EXERCISE
In the data below, the answer is the run of lines from the line containing "Atlassian News (686, 729)" through the line containing "Atlassian Confluence (437, 729)", both included; print it exactly and nothing else.

*** RECORDS FOR PROCESSING

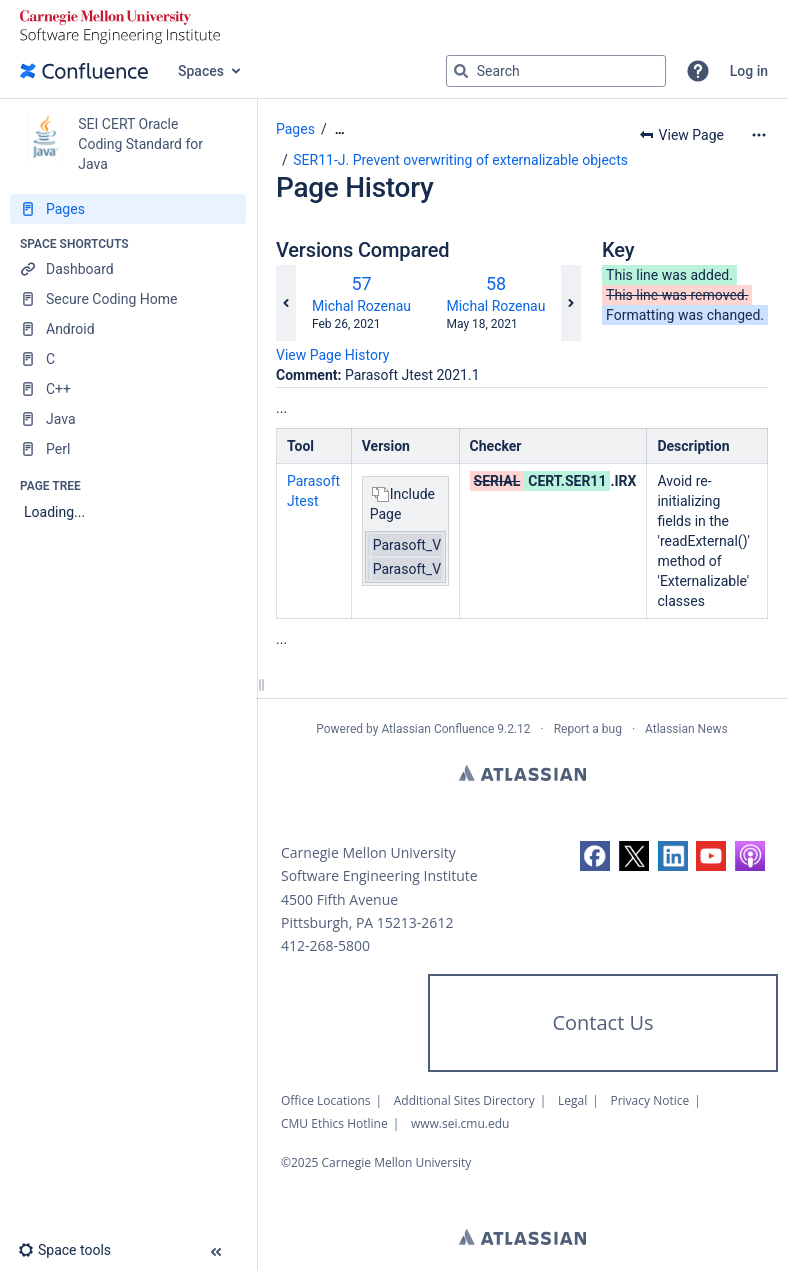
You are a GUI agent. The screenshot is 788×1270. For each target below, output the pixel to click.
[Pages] (128, 209)
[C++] (128, 389)
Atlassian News (686, 729)
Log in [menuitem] (749, 71)
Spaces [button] (201, 71)
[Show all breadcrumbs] (340, 129)
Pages (295, 129)
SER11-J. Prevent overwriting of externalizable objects (460, 160)
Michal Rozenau (361, 306)
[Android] (128, 329)
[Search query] (556, 71)
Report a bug (588, 729)
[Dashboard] (128, 269)
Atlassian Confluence (437, 729)
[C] (128, 359)
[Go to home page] (84, 71)
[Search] (461, 71)
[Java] (128, 419)
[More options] (759, 135)
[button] (698, 71)
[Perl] (128, 449)
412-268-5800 (325, 945)
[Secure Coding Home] (128, 299)
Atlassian (522, 773)
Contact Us (602, 1022)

******

SOLUTION TO THE EXERCISE
Atlassian News (686, 729)
Log in [menuitem] (749, 71)
Spaces [button] (201, 71)
[Show all breadcrumbs] (340, 129)
Pages (295, 129)
SER11-J. Prevent overwriting of externalizable objects (460, 160)
Michal Rozenau (361, 306)
[Android] (128, 329)
[Search query] (556, 71)
Report a bug (588, 729)
[Dashboard] (128, 269)
Atlassian Confluence (437, 729)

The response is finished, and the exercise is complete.